Reputation: 83
I am trying to turn mp3 file to text, but my code returns the error outlined below. Any help is appreciated!
This is a sample mp3 file. And below is what I have tried:
import speech_recognition as sr
print(sr.__version__)
r = sr.Recognizer()
file_audio = sr.AudioFile(r"C:\Users\Andrew\Podcast.mp3")
with file_audio as source:
audio_text = r.record(source)
print(type(audio_text))
print(r.recognize_google(audio_text))
The full error I get. Appears to be:
Error: file does not start with RIFF id
Thank you for your help!
Upvotes: 6
Views: 9938
Reputation: 1
# Import the required libraries
import speech_recognition as sr # Library for speech recognition
import os # Library for interacting with the operating system
from pydub import AudioSegment # Library for working with audio files
from pydub.silence import split_on_silence # Function for splitting audio files based on silence
# Create a speech recognition object
recognizer = sr.Recognizer()
def transcribe_large_audio_file(audio_path):
"""
Split audio into chunks and apply speech recognition
"""
# Load audio file with pydub
audio = AudioSegment.from_mp3(audio_path)
# Split audio at silent parts with duration of 700ms or more and obtain chunks
audio_chunks = split_on_silence(audio, min_silence_len=700, silence_thresh=audio.dBFS-14, keep_silence=700)
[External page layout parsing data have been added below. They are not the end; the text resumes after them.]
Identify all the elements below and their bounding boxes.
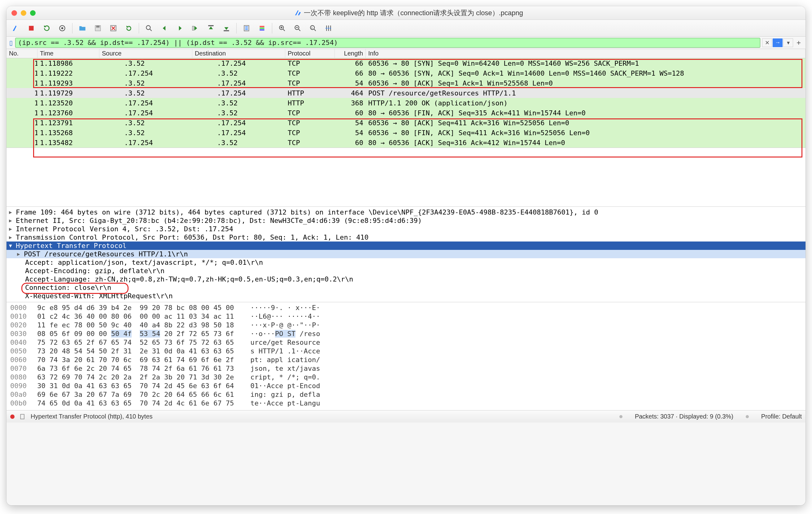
goto-icon [192,24,199,32]
expand-icon[interactable]: ▶ [9,226,16,232]
detail-http-accept-language[interactable]: Accept-Language: zh-CN,zh;q=0.8,zh-TW;q=… [6,275,806,283]
hex-row[interactable]: 00a0 69 6e 67 3a 20 67 7a 6970 2c 20 64 … [10,390,802,399]
autoscroll-button[interactable] [240,22,253,34]
hex-row[interactable]: 0080 63 72 69 70 74 2c 20 2a2f 2a 3b 20 … [10,373,802,382]
col-no[interactable]: No. [6,49,37,58]
packet-list-body[interactable]: 1061.118986.3.52.17.254TCP6660536 → 80 [… [6,58,806,147]
display-filter-input[interactable]: (ip.src == .3.52 && ip.dst== .17.254) ||… [15,38,760,48]
collapse-icon[interactable]: ▼ [9,243,16,249]
detail-frame[interactable]: ▶Frame 109: 464 bytes on wire (3712 bits… [6,208,806,216]
hex-row[interactable]: 00b0 74 65 0d 0a 41 63 63 6570 74 2d 4c … [10,399,802,408]
col-info[interactable]: Info [366,49,806,58]
detail-tcp[interactable]: ▶Transmission Control Protocol, Src Port… [6,233,806,242]
save-button[interactable] [91,22,105,34]
reload-icon [125,24,133,32]
restart-capture-button[interactable] [40,22,54,34]
first-packet-button[interactable] [204,22,218,34]
add-filter-button[interactable]: + [794,38,804,47]
main-toolbar: 1 [6,20,806,36]
expand-icon[interactable]: ▶ [9,218,16,223]
col-destination[interactable]: Destination [192,49,285,58]
col-length[interactable]: Length [335,49,366,58]
hex-row[interactable]: 0040 75 72 63 65 2f 67 65 7452 65 73 6f … [10,338,802,347]
filter-bookmark-icon[interactable]: ▯ [6,39,15,47]
open-file-button[interactable] [76,22,89,34]
go-back-button[interactable] [157,22,171,34]
columns-icon [324,24,332,32]
svg-rect-4 [96,25,100,28]
hex-row[interactable]: 0070 6a 73 6f 6e 2c 20 74 6578 74 2f 6a … [10,364,802,373]
zoom-reset-button[interactable]: 1 [306,22,320,34]
detail-http-post[interactable]: ▶POST /resource/getResources HTTP/1.1\r\… [6,250,806,258]
detail-http-accept[interactable]: Accept: application/json, text/javascrip… [6,258,806,267]
minimize-icon[interactable] [21,10,26,16]
start-capture-button[interactable] [9,22,23,34]
packet-details-pane[interactable]: ▶Frame 109: 464 bytes on wire (3712 bits… [6,207,806,302]
arrow-up-bar-icon [207,24,215,32]
svg-rect-13 [260,29,264,30]
packet-list-header[interactable]: No. Time Source Destination Protocol Len… [6,49,806,58]
capture-options-button[interactable] [55,22,69,34]
col-source[interactable]: Source [99,49,192,58]
hex-row[interactable]: 0000 9c e8 95 d4 d6 39 b4 2e99 20 78 bc … [10,303,802,312]
window-title: 一次不带 keeplive的 http 请求（connection请求头设置为 … [36,8,782,18]
table-row[interactable]: 1201.135268.3.52.17.254TCP5460536 → 80 [… [6,128,806,138]
hex-row[interactable]: 0050 73 20 48 54 54 50 2f 312e 31 0d 0a … [10,347,802,356]
colorize-button[interactable] [255,22,269,34]
hex-row[interactable]: 0090 30 31 0d 0a 41 63 63 6570 74 2d 45 … [10,382,802,390]
status-profile[interactable]: Profile: Default [761,413,802,420]
titlebar[interactable]: 一次不带 keeplive的 http 请求（connection请求头设置为 … [6,6,806,20]
stop-capture-button[interactable] [25,22,38,34]
find-button[interactable] [142,22,156,34]
table-row[interactable]: 1091.119729.3.52.17.254HTTP464POST /reso… [6,88,806,98]
packet-bytes-pane[interactable]: 0000 9c e8 95 d4 d6 39 b4 2e99 20 78 bc … [6,302,806,410]
detail-ip[interactable]: ▶Internet Protocol Version 4, Src: .3.52… [6,225,806,233]
detail-http[interactable]: ▼Hypertext Transfer Protocol [6,242,806,250]
detail-ethernet[interactable]: ▶Ethernet II, Src: Giga-Byt_20:78:bc (b4… [6,216,806,225]
apply-filter-button[interactable]: → [773,38,783,47]
go-forward-button[interactable] [173,22,187,34]
table-row[interactable]: 1061.118986.3.52.17.254TCP6660536 → 80 [… [6,58,806,68]
svg-rect-8 [208,25,213,26]
table-row[interactable]: 1111.123760.17.254.3.52TCP6080 → 60536 [… [6,108,806,118]
filter-history-button[interactable]: ▾ [783,38,793,47]
close-file-button[interactable] [107,22,120,34]
hex-row[interactable]: 0060 70 74 3a 20 61 70 70 6c69 63 61 74 … [10,356,802,364]
window-controls [11,10,36,16]
clear-filter-button[interactable]: ✕ [762,38,772,47]
expand-icon[interactable]: ▶ [17,251,24,257]
save-icon [94,24,102,32]
zoom-out-button[interactable] [291,22,304,34]
expand-icon[interactable]: ▶ [9,234,16,240]
table-row[interactable]: 1071.119222.17.254.3.52TCP6680 → 60536 [… [6,68,806,78]
svg-rect-11 [260,26,264,27]
detail-http-connection[interactable]: Connection: close\r\n [6,283,806,292]
status-left-text: Hypertext Transfer Protocol (http), 410 … [31,413,153,420]
capture-file-icon[interactable] [20,413,26,420]
last-packet-button[interactable] [220,22,233,34]
hex-row[interactable]: 0010 01 c2 4c 36 40 00 80 0600 00 ac 11 … [10,312,802,321]
packet-list-pane[interactable]: No. Time Source Destination Protocol Len… [6,49,806,148]
table-row[interactable]: 1121.123791.3.52.17.254TCP5460536 → 80 [… [6,118,806,128]
arrow-right-icon [176,24,184,32]
detail-http-accept-encoding[interactable]: Accept-Encoding: gzip, deflate\r\n [6,267,806,275]
hex-row[interactable]: 0030 08 05 6f 09 00 00 50 4f53 54 20 2f … [10,329,802,338]
zoom-icon[interactable] [30,10,36,16]
close-icon[interactable] [11,10,17,16]
table-row[interactable]: 1211.135482.17.254.3.52TCP6080 → 60536 [… [6,138,806,147]
zoom-in-button[interactable] [275,22,289,34]
expert-info-icon[interactable] [10,414,14,419]
table-row[interactable]: 1101.123520.17.254.3.52HTTP368HTTP/1.1 2… [6,98,806,108]
hex-row[interactable]: 0020 11 fe ec 78 00 50 9c 4040 a4 8b 22 … [10,321,802,329]
packet-list-empty [6,148,806,207]
col-time[interactable]: Time [37,49,99,58]
detail-http-x-requested-with[interactable]: X-Requested-With: XMLHttpRequest\r\n [6,292,806,300]
folder-icon [78,24,86,32]
resize-columns-button[interactable] [322,22,336,34]
reload-button[interactable] [122,22,136,34]
goto-packet-button[interactable] [188,22,202,34]
expand-icon[interactable]: ▶ [9,209,16,215]
table-row[interactable]: 1081.119293.3.52.17.254TCP5460536 → 80 [… [6,78,806,88]
col-protocol[interactable]: Protocol [285,49,335,58]
svg-text:1: 1 [311,26,313,29]
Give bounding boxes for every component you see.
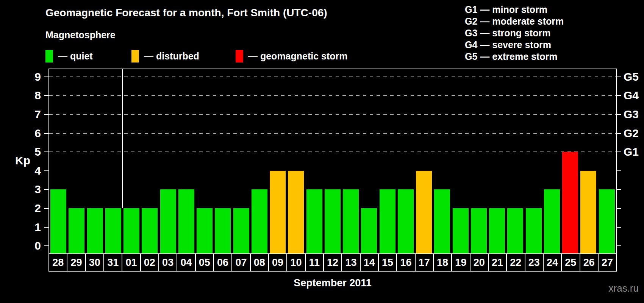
legend-label-quiet: — quiet: [58, 51, 93, 62]
storm-color-swatch: [236, 50, 243, 62]
y-axis-tick-left: [44, 95, 48, 96]
x-axis-day-label: 02: [140, 254, 158, 271]
gridline-kp7: [49, 114, 616, 115]
disturbed-color-swatch: [131, 50, 139, 62]
kp-bar-day-07: [233, 208, 249, 253]
month-separator-line: [122, 69, 123, 208]
watermark: xras.ru: [609, 283, 639, 294]
y-tick-label: 7: [14, 108, 41, 121]
y-tick-label: 1: [14, 220, 41, 234]
kp-bar-day-26: [580, 171, 596, 253]
gridline-kp6: [49, 133, 616, 134]
x-axis-day-label: 26: [580, 254, 598, 271]
x-axis-day-label: 09: [268, 254, 286, 271]
y-axis-tick-left: [44, 208, 48, 209]
gridline-kp8: [49, 95, 616, 96]
kp-bar-day-08: [252, 189, 267, 253]
storm-scale-legend-line: G1 — minor storm: [465, 4, 564, 16]
x-axis-day-label: 07: [231, 254, 250, 271]
y-tick-label: 8: [14, 89, 41, 102]
x-axis-day-label: 20: [470, 254, 488, 271]
kp-bar-day-20: [471, 208, 487, 253]
x-axis-day-label: 24: [543, 254, 561, 271]
kp-bar-day-13: [343, 189, 359, 253]
x-axis-day-label: 18: [433, 254, 451, 271]
x-axis-day-label: 04: [177, 254, 195, 271]
kp-bar-day-15: [380, 189, 395, 253]
g-scale-label-g5: G5: [624, 70, 639, 84]
y-axis-tick-left: [44, 189, 48, 190]
kp-bar-day-06: [215, 208, 231, 253]
y-axis-tick-right: [617, 114, 621, 115]
geomagnetic-forecast-chart: Geomagnetic Forecast for a month, Fort S…: [0, 0, 644, 303]
y-tick-label: 0: [14, 239, 41, 253]
kp-bar-day-16: [398, 189, 414, 253]
y-axis-tick-right: [617, 170, 621, 171]
x-axis-day-label: 06: [213, 254, 231, 271]
g-scale-label-g2: G2: [624, 127, 639, 140]
x-axis-day-label: 12: [323, 254, 341, 271]
kp-bar-day-28: [50, 189, 66, 253]
legend-item-storm: — geomagnetic storm: [236, 50, 348, 62]
y-tick-label: 5: [14, 145, 41, 159]
y-axis-tick-right: [617, 245, 621, 246]
legend-label-disturbed: — disturbed: [144, 51, 199, 62]
y-axis-tick-left: [44, 227, 48, 228]
x-axis-day-label: 11: [305, 254, 323, 271]
x-axis-day-label: 08: [250, 254, 268, 271]
y-axis-tick-left: [44, 133, 48, 134]
y-tick-label: 3: [14, 183, 41, 196]
storm-scale-legend-line: G4 — severe storm: [465, 39, 564, 51]
kp-bar-day-21: [489, 208, 505, 253]
x-axis-day-label: 17: [415, 254, 433, 271]
x-axis-title: September 2011: [48, 277, 617, 289]
x-axis-day-label: 01: [122, 254, 140, 271]
storm-scale-legend-line: G2 — moderate storm: [465, 16, 564, 27]
x-axis-day-label: 25: [561, 254, 579, 271]
gridline-kp5: [49, 152, 616, 152]
x-axis-day-label: 15: [378, 254, 396, 271]
x-axis-day-label: 05: [195, 254, 213, 271]
kp-bar-day-19: [453, 208, 469, 253]
kp-bar-day-11: [306, 189, 322, 253]
x-axis-day-label: 31: [103, 254, 122, 271]
y-tick-label: 2: [14, 201, 41, 215]
x-axis-day-label: 28: [49, 254, 67, 271]
legend-item-disturbed: — disturbed: [131, 50, 199, 62]
y-tick-label: 6: [14, 127, 41, 140]
legend-label-storm: — geomagnetic storm: [248, 51, 348, 62]
x-axis-day-label: 13: [341, 254, 360, 271]
x-axis-day-label: 27: [598, 254, 616, 271]
x-axis-label-row: 2829303101020304050607080910111213141516…: [48, 253, 617, 272]
x-axis-day-label: 14: [360, 254, 378, 271]
x-axis-day-label: 10: [286, 254, 305, 271]
kp-bar-day-14: [361, 208, 377, 253]
kp-bar-day-03: [160, 189, 176, 253]
x-axis-day-label: 29: [67, 254, 85, 271]
y-axis-tick-left: [44, 77, 48, 77]
y-axis-tick-right: [617, 152, 621, 152]
chart-title: Geomagnetic Forecast for a month, Fort S…: [45, 7, 327, 19]
kp-bar-day-10: [288, 171, 304, 253]
kp-bar-day-02: [142, 208, 158, 253]
x-axis-day-label: 23: [525, 254, 543, 271]
y-axis-tick-right: [617, 77, 621, 77]
kp-bar-day-22: [507, 208, 523, 253]
y-tick-label: 4: [14, 164, 41, 178]
kp-bar-day-25: [562, 152, 578, 253]
y-axis-tick-left: [44, 245, 48, 246]
storm-scale-legend-line: G5 — extreme storm: [465, 51, 564, 62]
x-axis-day-label: 22: [506, 254, 524, 271]
x-axis-day-label: 30: [85, 254, 103, 271]
magnetosphere-legend-title: Magnetosphere: [45, 30, 116, 41]
y-axis-tick-right: [617, 133, 621, 134]
legend-item-quiet: — quiet: [45, 50, 93, 62]
g-scale-label-g3: G3: [624, 108, 639, 121]
x-axis-day-label: 16: [396, 254, 414, 271]
g-scale-label-g1: G1: [624, 145, 639, 159]
kp-bar-day-01: [123, 208, 139, 253]
y-axis-tick-left: [44, 170, 48, 171]
storm-scale-legend: G1 — minor stormG2 — moderate stormG3 — …: [465, 4, 564, 62]
x-axis-day-label: 19: [451, 254, 469, 271]
gridline-kp9: [49, 77, 616, 77]
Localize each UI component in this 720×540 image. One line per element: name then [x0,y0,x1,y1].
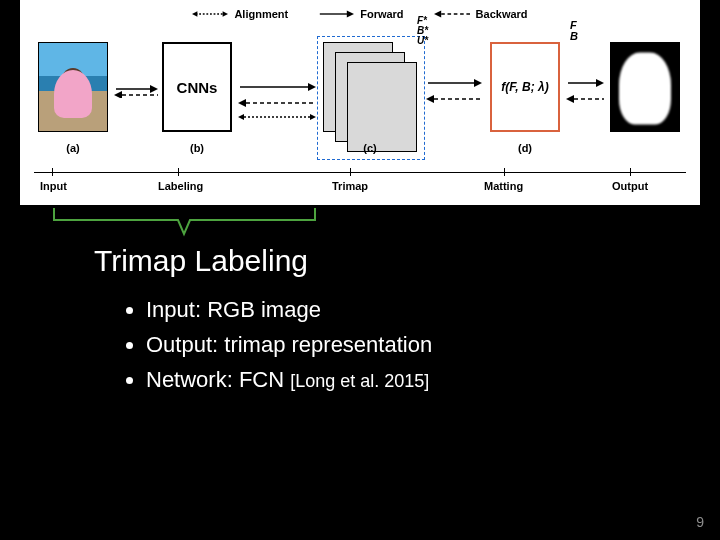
arrow-a-to-b [114,84,158,102]
input-photo [38,42,108,132]
label-U-star: U* [417,36,428,46]
stage-trimap: Trimap [332,180,368,192]
fb-labels: F B [570,20,578,42]
axis-tick [350,168,351,176]
axis-tick [52,168,53,176]
legend-label: Backward [476,8,528,20]
dashed-arrow-icon [434,9,470,19]
arrow-b-c-alignment [238,110,316,128]
arrow-c-to-d-backward [426,92,482,110]
slide-root: Alignment Forward Backward (a) CNNs (b) [0,0,720,540]
legend-alignment: Alignment [192,8,288,20]
stage-axis: Input Labeling Trimap Matting Output [20,172,700,202]
stage-matting: Matting [484,180,523,192]
bullet-text: Network: FCN [146,367,290,392]
solid-arrow-icon [318,9,354,19]
section-title: Trimap Labeling [94,244,308,278]
svg-marker-19 [474,79,482,87]
label-B: B [570,31,578,42]
panel-letter-c: (c) [335,142,405,154]
svg-marker-12 [308,83,316,91]
bullet-item: Network: FCN [Long et al. 2015] [146,362,432,397]
svg-marker-8 [150,85,158,93]
svg-marker-1 [192,11,197,16]
node-output-matte [610,42,680,132]
svg-marker-2 [223,11,228,16]
bracket-icon [52,206,317,242]
stack-card [347,62,417,152]
panel-letter-b: (b) [162,142,232,154]
node-input-image: (a) [38,42,108,132]
node-cnns: CNNs (b) [162,42,232,132]
svg-marker-14 [238,99,246,107]
matting-function-box: f(F, B; λ) [490,42,560,132]
bullet-item: Output: trimap representation [146,327,432,362]
dotted-two-head-arrow-icon [192,9,228,19]
legend-label: Alignment [234,8,288,20]
svg-marker-10 [114,91,122,98]
stage-labeling: Labeling [158,180,203,192]
node-trimap-stack: F* B* U* (c) [323,42,419,152]
card-stack: F* B* U* [323,42,419,152]
stage-input: Input [40,180,67,192]
panel-letter-d: (d) [490,142,560,154]
arrow-d-to-e-backward [566,92,604,110]
axis-tick [504,168,505,176]
node-matting-fn: F B f(F, B; λ) (d) [490,42,560,132]
axis-tick [178,168,179,176]
page-number: 9 [696,514,704,530]
svg-marker-6 [434,10,441,17]
pipeline-diagram: Alignment Forward Backward (a) CNNs (b) [20,0,700,205]
bullet-list: Input: RGB image Output: trimap represen… [124,292,432,398]
svg-marker-25 [566,95,574,103]
axis-tick [630,168,631,176]
section-bracket [52,206,317,242]
bullet-item: Input: RGB image [146,292,432,327]
panel-letter-a: (a) [38,142,108,154]
cnns-box: CNNs [162,42,232,132]
legend: Alignment Forward Backward [20,8,700,20]
pipeline: (a) CNNs (b) F* B* U* (c) [20,36,700,156]
svg-marker-21 [426,95,434,103]
legend-forward: Forward [318,8,403,20]
svg-marker-4 [347,10,354,17]
legend-label: Forward [360,8,403,20]
svg-marker-16 [238,114,244,120]
superscript-labels: F* B* U* [417,16,428,46]
output-matte [610,42,680,132]
stage-axis-line [34,172,686,173]
svg-marker-23 [596,79,604,87]
stage-output: Output [612,180,648,192]
svg-marker-17 [310,114,316,120]
legend-backward: Backward [434,8,528,20]
citation: [Long et al. 2015] [290,371,429,391]
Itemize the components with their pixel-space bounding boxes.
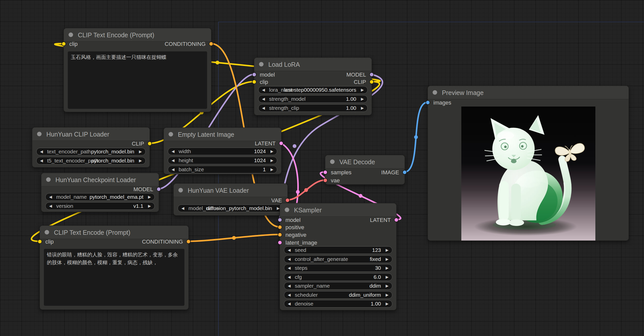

# Create a directory to store audio chunks
chunks_dir = "audio-chunks"
if not os.path.isdir(chunks_dir):
os.mkdir(chunks_dir)
full_text = ""
failed_attempts = 0
# Process each audio chunk
for i, chunk in enumerate(audio_chunks, start=1):
# Save chunk in the directory
chunk_file_name = os.path.join(chunks_dir, f"chunk{i}.wav")
chunk.export(chunk_file_name, format="wav")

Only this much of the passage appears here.